"""

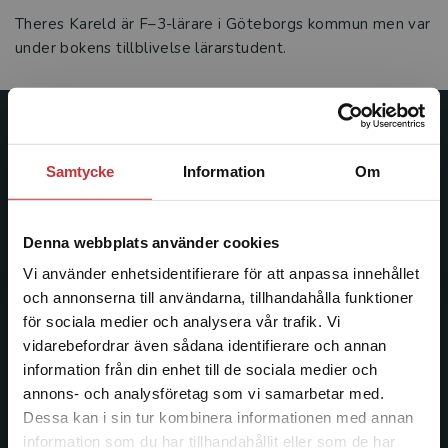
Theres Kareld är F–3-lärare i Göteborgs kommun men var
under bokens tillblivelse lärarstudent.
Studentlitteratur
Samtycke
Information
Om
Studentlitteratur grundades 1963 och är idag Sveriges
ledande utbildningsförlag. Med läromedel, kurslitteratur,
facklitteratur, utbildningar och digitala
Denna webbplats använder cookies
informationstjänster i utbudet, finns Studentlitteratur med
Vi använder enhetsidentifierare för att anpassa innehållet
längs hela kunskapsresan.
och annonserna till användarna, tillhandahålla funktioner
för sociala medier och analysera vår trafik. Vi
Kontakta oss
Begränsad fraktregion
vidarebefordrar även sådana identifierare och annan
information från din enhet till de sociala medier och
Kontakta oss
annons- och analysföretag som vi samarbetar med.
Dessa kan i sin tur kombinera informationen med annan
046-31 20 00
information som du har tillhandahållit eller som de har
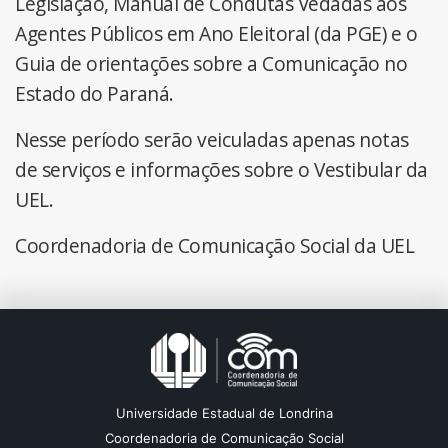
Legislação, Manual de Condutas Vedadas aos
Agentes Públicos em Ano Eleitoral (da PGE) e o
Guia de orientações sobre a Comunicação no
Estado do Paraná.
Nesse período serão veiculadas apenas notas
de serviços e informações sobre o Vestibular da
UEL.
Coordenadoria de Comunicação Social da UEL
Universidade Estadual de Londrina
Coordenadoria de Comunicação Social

"""
"""

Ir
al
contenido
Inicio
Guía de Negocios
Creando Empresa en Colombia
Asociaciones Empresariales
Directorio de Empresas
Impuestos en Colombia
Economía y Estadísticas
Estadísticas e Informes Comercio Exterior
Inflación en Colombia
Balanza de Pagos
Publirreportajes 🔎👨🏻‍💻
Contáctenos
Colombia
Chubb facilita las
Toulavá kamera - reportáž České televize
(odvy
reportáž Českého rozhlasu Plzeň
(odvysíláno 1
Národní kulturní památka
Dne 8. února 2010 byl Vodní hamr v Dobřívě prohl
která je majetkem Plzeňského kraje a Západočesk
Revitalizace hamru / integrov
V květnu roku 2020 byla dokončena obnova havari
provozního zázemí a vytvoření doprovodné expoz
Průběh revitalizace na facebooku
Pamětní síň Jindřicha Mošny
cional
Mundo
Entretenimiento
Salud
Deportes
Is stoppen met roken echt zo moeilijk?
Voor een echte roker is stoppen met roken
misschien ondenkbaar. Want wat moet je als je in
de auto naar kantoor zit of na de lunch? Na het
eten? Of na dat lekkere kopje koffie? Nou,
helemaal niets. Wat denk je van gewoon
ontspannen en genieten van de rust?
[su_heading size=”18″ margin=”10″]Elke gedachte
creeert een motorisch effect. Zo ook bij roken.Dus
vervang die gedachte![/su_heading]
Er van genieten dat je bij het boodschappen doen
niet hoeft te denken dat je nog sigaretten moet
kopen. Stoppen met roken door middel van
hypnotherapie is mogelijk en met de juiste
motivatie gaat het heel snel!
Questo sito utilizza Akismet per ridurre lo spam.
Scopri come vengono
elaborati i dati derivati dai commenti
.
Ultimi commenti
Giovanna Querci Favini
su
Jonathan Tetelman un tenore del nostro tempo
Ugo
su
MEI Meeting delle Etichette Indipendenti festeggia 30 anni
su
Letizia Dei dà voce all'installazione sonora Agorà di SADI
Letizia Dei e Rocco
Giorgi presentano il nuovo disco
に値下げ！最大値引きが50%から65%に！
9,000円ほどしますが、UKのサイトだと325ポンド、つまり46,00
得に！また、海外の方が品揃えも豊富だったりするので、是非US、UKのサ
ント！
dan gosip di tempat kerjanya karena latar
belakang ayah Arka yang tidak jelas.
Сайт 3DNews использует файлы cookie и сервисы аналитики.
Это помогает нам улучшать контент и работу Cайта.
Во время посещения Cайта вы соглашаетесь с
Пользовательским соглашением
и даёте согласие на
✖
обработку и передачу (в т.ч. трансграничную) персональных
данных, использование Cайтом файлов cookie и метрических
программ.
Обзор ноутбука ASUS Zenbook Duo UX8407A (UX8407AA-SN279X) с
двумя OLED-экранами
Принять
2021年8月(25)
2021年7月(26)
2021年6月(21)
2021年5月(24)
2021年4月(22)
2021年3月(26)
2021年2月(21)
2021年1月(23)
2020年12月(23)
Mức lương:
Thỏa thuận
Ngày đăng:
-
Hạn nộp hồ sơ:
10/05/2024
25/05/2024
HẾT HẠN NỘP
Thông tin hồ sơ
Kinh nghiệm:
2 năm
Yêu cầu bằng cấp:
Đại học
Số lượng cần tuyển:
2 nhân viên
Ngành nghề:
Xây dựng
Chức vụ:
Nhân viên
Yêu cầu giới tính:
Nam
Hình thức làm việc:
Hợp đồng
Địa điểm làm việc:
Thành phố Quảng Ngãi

"""

WORK TASK: Nothing but the lines above from the one containing "Questo sito utilizza" through the one containing "Thành phố Quảng Ngãi" should appear in the answer, each repeated exactly.

SOLUTION FOR THIS EXERCISE:
Questo sito utilizza Akismet per ridurre lo spam.
Scopri come vengono
elaborati i dati derivati dai commenti
.
Ultimi commenti
Giovanna Querci Favini
su
Jonathan Tetelman un tenore del nostro tempo
Ugo
su
MEI Meeting delle Etichette Indipendenti festeggia 30 anni
su
Letizia Dei dà voce all'installazione sonora Agorà di SADI
Letizia Dei e Rocco
Giorgi presentano il nuovo disco
に値下げ！最大値引きが50%から65%に！
9,000円ほどしますが、UKのサイトだと325ポンド、つまり46,00
得に！また、海外の方が品揃えも豊富だったりするので、是非US、UKのサ
ント！
dan gosip di tempat kerjanya karena latar
belakang ayah Arka yang tidak jelas.
Сайт 3DNews использует файлы cookie и сервисы аналитики.
Это помогает нам улучшать контент и работу Cайта.
Во время посещения Cайта вы соглашаетесь с
Пользовательским соглашением
и даёте согласие на
✖
обработку и передачу (в т.ч. трансграничную) персональных
данных, использование Cайтом файлов cookie и метрических
программ.
Обзор ноутбука ASUS Zenbook Duo UX8407A (UX8407AA-SN279X) с
двумя OLED-экранами
Принять
2021年8月(25)
2021年7月(26)
2021年6月(21)
2021年5月(24)
2021年4月(22)
2021年3月(26)
2021年2月(21)
2021年1月(23)
2020年12月(23)
Mức lương:
Thỏa thuận
Ngày đăng:
-
Hạn nộp hồ sơ:
10/05/2024
25/05/2024
HẾT HẠN NỘP
Thông tin hồ sơ
Kinh nghiệm:
2 năm
Yêu cầu bằng cấp:
Đại học
Số lượng cần tuyển:
2 nhân viên
Ngành nghề:
Xây dựng
Chức vụ:
Nhân viên
Yêu cầu giới tính:
Nam
Hình thức làm việc:
Hợp đồng
Địa điểm làm việc:
Thành phố Quảng Ngãi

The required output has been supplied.